An os subfibulare (OS) is frequently seen in adolescents with chronic lateral instability of the ankle, potentially impairing participation in sport and the quality of life. The aim of this study was to compare the clinical outcomes of the modified Broström-Gould procedure in adolescent patients with chronic lateral instability of the ankle with and without an OS. We retrospectively reviewed adolescent patients who underwent a modified Broström-Gould procedure for chronic instability of the ankle between August 2019 and July 2023. Propensity score matching (1:1) was undertaken based on age, sex, side, BMI, the duration of symptoms, pre-injury Tegner score, and joint hypermobility, yielding 82 matched cases (41 OS and 41 non-OS). Preoperative imaging parameters and intraoperative findings were recorded. Primary outcomes included patient-reported outcome measures (PROMs): a visual analogue scale (VAS) for pain, the Karlsson score, the Tegner score, and the Foot and Ankle Outcome Score (FAOS).
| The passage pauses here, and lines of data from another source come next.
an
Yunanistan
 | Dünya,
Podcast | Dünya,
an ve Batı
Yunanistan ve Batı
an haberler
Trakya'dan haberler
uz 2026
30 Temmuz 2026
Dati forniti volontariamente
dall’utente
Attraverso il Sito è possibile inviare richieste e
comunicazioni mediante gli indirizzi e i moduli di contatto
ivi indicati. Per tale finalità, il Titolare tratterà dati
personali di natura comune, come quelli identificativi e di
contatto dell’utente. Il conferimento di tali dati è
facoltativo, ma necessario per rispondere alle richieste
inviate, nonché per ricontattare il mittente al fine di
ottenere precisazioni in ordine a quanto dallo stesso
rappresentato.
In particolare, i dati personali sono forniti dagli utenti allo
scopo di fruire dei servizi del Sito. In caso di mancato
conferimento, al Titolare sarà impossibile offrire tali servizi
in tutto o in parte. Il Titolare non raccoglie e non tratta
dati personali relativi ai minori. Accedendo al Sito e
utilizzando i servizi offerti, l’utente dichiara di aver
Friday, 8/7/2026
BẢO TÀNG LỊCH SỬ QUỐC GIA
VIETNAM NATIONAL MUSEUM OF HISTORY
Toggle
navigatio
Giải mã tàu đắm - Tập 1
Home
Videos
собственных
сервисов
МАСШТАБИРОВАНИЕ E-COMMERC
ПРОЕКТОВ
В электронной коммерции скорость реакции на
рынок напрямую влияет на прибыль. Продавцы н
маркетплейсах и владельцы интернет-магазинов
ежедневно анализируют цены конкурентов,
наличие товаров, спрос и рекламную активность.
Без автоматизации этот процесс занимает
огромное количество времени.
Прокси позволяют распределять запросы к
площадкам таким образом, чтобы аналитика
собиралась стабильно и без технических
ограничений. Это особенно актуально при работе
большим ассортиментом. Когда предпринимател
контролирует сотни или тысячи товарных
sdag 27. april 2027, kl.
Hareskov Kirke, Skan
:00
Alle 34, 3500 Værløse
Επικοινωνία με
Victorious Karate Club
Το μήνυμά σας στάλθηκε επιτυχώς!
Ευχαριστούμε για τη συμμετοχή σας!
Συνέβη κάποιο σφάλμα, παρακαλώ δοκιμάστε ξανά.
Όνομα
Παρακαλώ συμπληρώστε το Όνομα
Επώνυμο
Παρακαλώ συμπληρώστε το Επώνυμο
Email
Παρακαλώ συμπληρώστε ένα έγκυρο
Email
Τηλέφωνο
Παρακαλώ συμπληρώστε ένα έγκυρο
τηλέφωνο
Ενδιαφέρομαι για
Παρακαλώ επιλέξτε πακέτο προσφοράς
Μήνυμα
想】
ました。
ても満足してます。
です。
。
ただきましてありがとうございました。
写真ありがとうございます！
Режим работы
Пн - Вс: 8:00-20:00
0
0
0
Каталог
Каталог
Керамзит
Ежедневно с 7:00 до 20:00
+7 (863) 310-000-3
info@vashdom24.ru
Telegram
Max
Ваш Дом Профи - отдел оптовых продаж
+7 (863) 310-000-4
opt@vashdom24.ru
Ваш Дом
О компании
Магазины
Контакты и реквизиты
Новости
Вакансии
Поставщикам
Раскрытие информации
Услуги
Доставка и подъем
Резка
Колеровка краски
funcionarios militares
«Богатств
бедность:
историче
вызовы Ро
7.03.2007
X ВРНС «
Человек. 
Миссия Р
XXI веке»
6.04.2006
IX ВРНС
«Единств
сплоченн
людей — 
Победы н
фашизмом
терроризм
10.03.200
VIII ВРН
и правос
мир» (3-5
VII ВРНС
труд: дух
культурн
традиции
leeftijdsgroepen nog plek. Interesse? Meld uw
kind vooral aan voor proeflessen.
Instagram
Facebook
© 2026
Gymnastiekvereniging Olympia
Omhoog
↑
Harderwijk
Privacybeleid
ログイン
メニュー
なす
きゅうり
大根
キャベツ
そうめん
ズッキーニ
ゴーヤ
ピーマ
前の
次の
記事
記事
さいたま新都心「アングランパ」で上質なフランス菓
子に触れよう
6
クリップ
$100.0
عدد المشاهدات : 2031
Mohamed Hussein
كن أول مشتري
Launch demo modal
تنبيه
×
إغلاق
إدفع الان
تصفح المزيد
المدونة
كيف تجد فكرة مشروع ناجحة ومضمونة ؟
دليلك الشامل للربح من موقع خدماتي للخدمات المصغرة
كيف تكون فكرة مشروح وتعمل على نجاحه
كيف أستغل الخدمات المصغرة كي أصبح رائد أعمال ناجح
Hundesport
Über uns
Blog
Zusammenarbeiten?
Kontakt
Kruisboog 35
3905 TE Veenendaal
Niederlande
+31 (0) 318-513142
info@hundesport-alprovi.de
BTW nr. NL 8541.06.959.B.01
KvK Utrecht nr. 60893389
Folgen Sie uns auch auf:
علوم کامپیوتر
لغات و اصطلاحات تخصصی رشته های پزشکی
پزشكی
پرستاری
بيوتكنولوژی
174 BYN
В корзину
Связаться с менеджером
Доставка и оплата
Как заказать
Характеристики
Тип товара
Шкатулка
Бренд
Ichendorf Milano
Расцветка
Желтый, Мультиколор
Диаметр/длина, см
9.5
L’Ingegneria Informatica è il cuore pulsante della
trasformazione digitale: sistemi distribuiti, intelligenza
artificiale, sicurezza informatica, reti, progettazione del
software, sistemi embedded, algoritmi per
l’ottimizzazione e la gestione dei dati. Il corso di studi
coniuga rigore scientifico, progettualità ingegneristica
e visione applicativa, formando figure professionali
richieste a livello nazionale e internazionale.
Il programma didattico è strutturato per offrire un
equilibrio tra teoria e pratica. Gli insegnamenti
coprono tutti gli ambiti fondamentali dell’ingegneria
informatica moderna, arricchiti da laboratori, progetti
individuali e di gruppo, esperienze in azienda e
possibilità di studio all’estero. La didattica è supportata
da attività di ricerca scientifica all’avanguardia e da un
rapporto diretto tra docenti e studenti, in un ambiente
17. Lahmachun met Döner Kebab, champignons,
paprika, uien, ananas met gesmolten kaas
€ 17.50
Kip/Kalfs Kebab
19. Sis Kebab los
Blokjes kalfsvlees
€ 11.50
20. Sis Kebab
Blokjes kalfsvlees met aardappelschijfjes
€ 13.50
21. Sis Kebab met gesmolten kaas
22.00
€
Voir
Secondary outcomes included the incidence of re-sprain, the time to return to sport, satisfaction, and complications. Logistic regression analysis identified risk factors for re-sprain. The mean follow-up was 47.8 months (SD 11.2) in the OS group and 47.9 months (SD 9.6) in the non-OS group (p = 0.949). Both groups had significant improvements in all PROMs, with no differences between the groups for the VAS, Karlsson score, Tegner score, or FAOS. Re-sprain occurred in five in the OS group (12.2%) and 12 in the non-OS group (29.3%) (p = 0.081). Multivariate analysis identified higher pre-injury Tegner score (p = 0.001) and concomitant calcaneofibular ligament injury (p = 0.028) as significant independent risk factors for re-sprain. In adolescent patients with chronic lateral instabilty of the ankle, the presence of an OS does not compromise the outcomes of a modified Broström-Gould procedure. Excision of the OS combined with ligamentous repair provides improvements which are comparable to those of an isolated repair, representing a safe and effective form of surgical treatment. Nonetheless, greater attention should be given to patients with high sporting demands or concomitant calcaneofibular ligament injury, due to their increased risk of re-sprain postoperatively.